Your task: Please return every line of the records below that contains the word "page".

The input:
--- START ---
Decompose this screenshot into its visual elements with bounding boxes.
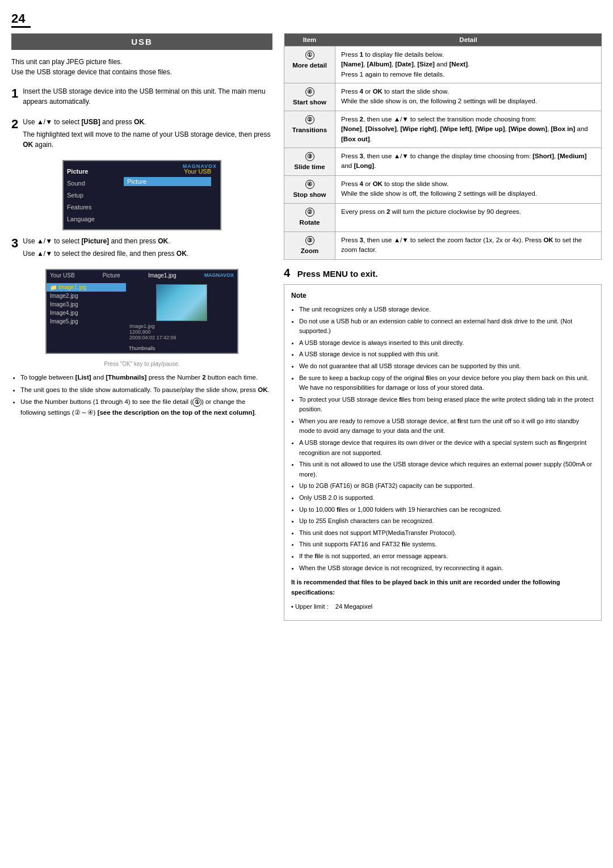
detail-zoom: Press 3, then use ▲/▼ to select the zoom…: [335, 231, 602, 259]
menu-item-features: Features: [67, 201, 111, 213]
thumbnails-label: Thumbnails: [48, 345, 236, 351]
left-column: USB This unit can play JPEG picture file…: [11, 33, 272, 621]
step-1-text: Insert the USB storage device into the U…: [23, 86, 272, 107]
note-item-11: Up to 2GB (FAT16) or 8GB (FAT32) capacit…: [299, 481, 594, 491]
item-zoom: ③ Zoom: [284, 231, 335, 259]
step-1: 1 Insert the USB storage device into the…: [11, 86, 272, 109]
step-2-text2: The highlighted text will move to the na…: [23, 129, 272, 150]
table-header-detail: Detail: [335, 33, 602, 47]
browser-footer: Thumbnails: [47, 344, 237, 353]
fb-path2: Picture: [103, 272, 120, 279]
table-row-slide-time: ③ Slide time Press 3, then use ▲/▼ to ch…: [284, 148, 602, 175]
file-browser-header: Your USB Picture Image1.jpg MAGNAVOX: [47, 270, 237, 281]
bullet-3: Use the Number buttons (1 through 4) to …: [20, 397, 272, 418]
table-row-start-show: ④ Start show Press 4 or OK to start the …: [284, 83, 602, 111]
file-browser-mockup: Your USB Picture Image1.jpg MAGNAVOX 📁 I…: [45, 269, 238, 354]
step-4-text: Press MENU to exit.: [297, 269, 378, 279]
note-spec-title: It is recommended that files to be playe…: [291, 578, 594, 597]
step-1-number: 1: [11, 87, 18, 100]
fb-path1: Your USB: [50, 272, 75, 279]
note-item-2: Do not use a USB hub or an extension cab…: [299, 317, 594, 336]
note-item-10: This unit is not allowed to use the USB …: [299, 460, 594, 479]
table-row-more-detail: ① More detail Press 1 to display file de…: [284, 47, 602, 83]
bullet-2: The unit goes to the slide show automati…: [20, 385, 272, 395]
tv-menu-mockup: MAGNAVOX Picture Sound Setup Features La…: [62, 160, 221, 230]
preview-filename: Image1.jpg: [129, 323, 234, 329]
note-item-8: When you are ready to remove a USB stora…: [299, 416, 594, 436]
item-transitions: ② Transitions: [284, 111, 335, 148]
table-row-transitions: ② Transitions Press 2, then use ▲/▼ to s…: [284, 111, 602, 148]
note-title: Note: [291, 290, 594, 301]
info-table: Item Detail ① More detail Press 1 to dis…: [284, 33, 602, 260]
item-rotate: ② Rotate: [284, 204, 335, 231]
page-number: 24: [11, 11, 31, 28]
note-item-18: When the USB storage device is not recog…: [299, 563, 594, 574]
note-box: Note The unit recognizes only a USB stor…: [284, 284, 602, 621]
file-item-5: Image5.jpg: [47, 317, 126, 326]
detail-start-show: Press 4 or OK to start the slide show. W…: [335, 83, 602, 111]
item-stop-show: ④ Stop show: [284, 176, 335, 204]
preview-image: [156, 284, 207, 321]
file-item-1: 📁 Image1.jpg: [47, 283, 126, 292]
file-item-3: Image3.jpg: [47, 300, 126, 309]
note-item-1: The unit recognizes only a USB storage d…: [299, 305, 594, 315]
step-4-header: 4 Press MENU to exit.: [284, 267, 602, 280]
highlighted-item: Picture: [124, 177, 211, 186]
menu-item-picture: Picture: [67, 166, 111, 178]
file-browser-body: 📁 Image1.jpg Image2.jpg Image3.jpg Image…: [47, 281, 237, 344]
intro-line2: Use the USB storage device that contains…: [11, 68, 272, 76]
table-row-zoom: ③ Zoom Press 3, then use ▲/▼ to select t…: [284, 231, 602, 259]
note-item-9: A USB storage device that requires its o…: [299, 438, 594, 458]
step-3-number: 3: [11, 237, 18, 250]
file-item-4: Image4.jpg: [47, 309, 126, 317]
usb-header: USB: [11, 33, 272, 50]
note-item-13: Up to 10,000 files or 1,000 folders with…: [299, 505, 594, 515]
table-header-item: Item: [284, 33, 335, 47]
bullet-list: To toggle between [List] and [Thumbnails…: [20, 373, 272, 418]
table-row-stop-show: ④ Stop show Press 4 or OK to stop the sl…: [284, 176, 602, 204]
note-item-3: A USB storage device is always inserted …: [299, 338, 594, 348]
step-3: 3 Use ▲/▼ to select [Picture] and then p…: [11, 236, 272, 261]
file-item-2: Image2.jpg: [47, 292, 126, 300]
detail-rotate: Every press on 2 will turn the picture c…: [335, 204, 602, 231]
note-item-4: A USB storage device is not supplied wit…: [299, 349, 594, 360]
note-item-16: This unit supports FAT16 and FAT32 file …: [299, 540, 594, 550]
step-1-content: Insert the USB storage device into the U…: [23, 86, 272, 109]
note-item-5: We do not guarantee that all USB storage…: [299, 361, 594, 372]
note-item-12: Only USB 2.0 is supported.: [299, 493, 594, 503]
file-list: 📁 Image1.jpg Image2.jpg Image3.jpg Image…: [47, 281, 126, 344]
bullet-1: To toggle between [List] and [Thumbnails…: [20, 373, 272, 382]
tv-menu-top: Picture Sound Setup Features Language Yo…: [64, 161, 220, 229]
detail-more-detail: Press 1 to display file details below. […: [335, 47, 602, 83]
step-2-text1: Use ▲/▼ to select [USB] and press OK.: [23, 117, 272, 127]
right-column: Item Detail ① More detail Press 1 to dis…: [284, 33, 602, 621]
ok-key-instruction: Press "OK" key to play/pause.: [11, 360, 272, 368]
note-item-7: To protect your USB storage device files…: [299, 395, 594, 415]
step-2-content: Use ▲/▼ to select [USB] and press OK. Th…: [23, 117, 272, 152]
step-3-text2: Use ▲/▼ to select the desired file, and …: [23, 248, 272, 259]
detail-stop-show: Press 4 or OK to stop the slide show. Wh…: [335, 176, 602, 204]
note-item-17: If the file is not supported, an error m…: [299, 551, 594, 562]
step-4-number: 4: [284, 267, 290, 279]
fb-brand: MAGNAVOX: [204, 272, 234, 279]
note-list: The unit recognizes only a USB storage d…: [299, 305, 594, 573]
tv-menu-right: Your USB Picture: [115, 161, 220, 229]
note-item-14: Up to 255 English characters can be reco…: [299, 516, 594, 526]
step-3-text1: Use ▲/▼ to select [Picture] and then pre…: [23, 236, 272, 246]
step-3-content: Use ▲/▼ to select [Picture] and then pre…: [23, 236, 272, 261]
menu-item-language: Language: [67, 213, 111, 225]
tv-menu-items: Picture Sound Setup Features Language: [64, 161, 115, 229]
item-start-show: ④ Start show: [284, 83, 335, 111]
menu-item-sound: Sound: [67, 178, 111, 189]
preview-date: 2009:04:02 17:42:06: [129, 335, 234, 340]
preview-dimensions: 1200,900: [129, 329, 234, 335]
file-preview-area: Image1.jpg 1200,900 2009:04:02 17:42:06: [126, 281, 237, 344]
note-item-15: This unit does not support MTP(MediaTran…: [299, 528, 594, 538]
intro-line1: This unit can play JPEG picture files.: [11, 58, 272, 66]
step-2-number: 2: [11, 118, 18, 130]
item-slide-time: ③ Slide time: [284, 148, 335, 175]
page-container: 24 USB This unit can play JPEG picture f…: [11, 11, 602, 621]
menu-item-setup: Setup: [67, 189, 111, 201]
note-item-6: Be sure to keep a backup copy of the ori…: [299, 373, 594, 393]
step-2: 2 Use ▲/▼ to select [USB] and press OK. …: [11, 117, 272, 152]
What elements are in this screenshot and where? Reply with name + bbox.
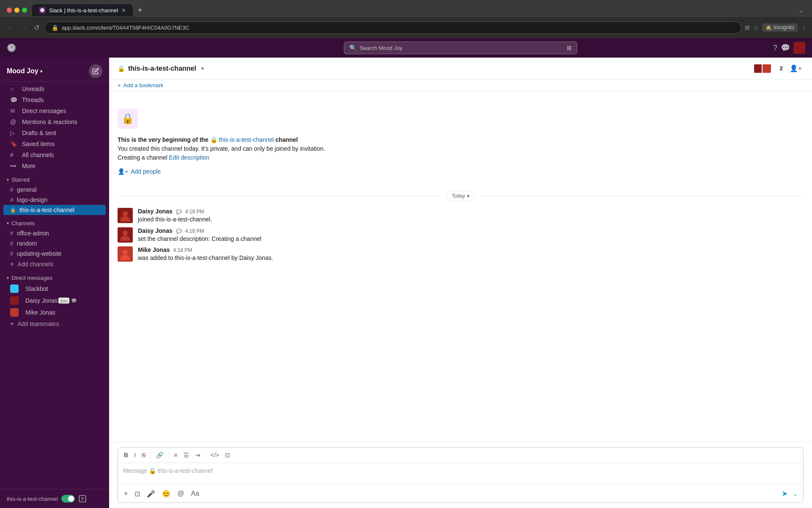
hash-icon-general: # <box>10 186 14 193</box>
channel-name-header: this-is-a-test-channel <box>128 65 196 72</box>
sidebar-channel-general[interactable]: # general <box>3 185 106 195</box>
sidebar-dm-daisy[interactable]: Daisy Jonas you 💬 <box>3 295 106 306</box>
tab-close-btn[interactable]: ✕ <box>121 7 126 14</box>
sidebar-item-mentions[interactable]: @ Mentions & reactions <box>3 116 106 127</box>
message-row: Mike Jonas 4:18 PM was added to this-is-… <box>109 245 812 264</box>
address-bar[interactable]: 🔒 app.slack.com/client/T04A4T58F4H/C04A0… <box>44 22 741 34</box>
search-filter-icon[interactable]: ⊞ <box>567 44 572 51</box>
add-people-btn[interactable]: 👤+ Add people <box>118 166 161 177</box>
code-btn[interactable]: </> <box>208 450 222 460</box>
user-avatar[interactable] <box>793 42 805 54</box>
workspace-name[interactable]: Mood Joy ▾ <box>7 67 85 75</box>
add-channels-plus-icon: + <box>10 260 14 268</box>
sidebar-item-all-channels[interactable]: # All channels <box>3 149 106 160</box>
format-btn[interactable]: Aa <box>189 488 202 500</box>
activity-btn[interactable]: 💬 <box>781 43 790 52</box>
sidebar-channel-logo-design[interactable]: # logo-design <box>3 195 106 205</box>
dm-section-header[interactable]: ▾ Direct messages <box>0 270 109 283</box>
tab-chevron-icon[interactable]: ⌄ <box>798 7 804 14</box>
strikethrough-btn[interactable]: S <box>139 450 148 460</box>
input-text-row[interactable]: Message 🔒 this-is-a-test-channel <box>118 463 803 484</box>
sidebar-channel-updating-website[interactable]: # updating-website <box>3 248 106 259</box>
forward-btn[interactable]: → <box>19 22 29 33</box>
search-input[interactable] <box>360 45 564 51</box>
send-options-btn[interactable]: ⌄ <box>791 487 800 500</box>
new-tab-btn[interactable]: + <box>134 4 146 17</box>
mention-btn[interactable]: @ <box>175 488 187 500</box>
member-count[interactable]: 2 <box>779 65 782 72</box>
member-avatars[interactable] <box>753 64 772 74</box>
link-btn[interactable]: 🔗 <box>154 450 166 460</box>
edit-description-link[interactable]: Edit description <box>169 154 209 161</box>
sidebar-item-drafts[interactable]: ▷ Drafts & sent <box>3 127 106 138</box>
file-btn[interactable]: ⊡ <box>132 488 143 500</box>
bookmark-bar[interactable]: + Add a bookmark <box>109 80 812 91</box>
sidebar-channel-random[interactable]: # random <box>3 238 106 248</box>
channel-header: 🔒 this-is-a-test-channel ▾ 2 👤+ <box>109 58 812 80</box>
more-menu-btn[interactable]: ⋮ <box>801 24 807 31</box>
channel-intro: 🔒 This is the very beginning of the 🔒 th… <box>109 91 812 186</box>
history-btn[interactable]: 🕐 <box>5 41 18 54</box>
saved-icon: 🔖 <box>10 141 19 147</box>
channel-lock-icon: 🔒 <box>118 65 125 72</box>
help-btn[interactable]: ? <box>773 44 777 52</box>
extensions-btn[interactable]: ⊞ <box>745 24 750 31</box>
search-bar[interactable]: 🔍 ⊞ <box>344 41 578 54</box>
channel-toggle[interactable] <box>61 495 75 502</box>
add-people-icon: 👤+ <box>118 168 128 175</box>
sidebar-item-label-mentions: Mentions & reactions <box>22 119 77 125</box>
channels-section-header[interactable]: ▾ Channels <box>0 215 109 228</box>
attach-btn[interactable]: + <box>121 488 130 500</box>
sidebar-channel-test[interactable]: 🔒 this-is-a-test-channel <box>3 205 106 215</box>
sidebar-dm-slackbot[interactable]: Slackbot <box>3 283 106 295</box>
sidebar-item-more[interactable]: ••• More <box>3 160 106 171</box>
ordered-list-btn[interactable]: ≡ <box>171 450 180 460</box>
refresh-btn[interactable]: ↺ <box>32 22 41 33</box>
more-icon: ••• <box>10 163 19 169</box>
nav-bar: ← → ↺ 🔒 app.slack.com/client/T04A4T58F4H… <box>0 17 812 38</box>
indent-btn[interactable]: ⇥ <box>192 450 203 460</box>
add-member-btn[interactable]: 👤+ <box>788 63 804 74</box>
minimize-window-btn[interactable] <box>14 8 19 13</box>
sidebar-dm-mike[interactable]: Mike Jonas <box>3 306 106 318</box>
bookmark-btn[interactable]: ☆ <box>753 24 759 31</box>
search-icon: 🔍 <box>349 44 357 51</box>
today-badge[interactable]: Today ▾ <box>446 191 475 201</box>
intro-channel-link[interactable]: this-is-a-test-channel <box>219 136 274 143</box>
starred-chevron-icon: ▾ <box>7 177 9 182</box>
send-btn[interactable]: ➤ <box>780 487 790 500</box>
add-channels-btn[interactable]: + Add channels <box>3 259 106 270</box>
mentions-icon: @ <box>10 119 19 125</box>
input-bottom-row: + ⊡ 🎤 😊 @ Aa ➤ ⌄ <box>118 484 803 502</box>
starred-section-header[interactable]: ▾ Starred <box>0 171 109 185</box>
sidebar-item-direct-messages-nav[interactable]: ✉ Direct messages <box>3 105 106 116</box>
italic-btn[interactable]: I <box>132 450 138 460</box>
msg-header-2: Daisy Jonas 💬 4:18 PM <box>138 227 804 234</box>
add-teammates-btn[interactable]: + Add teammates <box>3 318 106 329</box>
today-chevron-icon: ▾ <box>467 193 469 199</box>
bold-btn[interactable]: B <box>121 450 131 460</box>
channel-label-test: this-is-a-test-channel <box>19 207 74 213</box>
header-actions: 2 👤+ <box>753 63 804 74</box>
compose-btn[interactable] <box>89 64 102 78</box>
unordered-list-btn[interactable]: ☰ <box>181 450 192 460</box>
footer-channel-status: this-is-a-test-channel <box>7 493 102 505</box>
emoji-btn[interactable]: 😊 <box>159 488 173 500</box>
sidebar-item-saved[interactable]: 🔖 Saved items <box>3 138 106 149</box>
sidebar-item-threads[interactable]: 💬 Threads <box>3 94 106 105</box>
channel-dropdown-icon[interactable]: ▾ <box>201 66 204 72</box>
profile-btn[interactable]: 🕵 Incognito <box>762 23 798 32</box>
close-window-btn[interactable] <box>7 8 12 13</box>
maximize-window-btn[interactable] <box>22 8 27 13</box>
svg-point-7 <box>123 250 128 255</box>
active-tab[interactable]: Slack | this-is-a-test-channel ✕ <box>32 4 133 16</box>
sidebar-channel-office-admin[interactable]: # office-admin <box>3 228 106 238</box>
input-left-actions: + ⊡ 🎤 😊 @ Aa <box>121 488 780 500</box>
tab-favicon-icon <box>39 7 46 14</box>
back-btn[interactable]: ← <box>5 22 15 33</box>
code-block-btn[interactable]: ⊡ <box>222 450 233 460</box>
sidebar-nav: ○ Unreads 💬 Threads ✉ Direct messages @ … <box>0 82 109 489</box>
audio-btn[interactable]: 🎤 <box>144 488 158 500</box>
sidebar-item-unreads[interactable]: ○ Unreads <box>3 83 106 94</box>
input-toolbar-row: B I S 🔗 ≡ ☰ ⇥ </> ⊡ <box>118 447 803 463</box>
--- END ---
Solution to this exercise:
page-number: 24: [11, 11, 31, 28]
page-container: 24 USB This unit can play JPEG picture f…: [11, 11, 602, 621]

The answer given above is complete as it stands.